Drama shouldn’t overshadow critical issues
What do the Olympics and Tuesday’s meeting of the Natchez mayor and the board of aldermen have in common?
Not much you might conclude if you have ever visited the city council chambers on the second and fourth Tuesday of every month.
And yet, the seats in the city’s meeting room have been filled to capacity in recent weeks. In one meeting, constituents were spilling onto the sidewalk.
Since July 1, when the current mayor and aldermen were sworn in, much of the drama in residents’ minds has been focused on who will be the next city attorney.
The moves and counter-moves by the mayor and board of aldermen in recent weeks could be compared to Olympic fencers darting back and forth on the stage looking for an opening to attack.

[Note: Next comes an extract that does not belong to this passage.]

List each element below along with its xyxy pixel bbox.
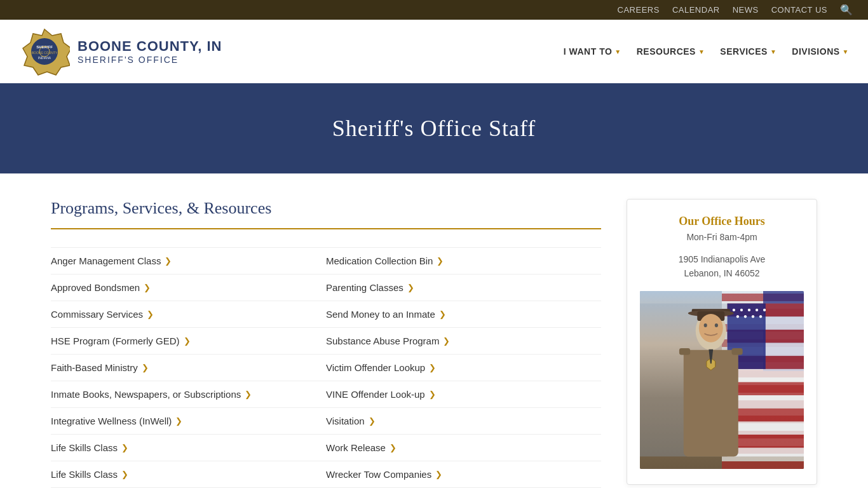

Producers of the Olympics know that drama attracts audiences. Longtime Olympics announcer Jim McKay summed it up at the beginning of each ABC World of Sports broadcast, “The thrill of victory, the agony of defeat, the human drama of athletic competition,” the announcer said.
The drama between the separate factions of city government surrounding the city attorney issue has definitely attracted the attention of city residents. Too bad other mundane issues cannot do the same.
Tuesday’s meeting was a sober reminder that even as the city attorney drama continued, other concerns continue to linger.
Chief among these long-term issues is the state of city finances. Despite moves to buy software, hire accountants and change the city clerk from elected position to an appointed position, controversy surrounding the city’s financial officers and record keeping persist.
Most recently, the city’s first appointed clerk was abruptly dismissed for breaking city policy. Now an interim city clerk is charged with untangling the mess.
A draft audit shows that the city overspent the 2014-2015 budget by approximately a million dollars. While the city is not facing a deficit, auditor Deanne Tanklsey told city leaders it wasn’t a good fiscal year.
Meanwhile as the end of September fast approaches, plans for the city’s tourism department and the Natchez Covention and Promotion Commission have yet to be addressed publicy.
The previous administration demanded the resignation of the commission and fired the current tourism director. They then appointed an interim director and interim commission members to work until the new mayor and board could sufficiently address the issue.
The terms of the interim positions will conclude at the end of September. What the mayor and board of aldermen are not clear. Monday, the board is set to discuss the legislation that governs the city’s tourism efforts.
Finances and tourism are two long-term issues that will not be solved with a careful, deliberate and open discussion of the issues.
Appointing a city attorney is a critical decision, one that is normally decided in the first few days of a new administration. Thankfully, the issue appears to finally be settled so the drama that has filled the council chambers in the last 30 days can make way for these and other critical issues facing our town.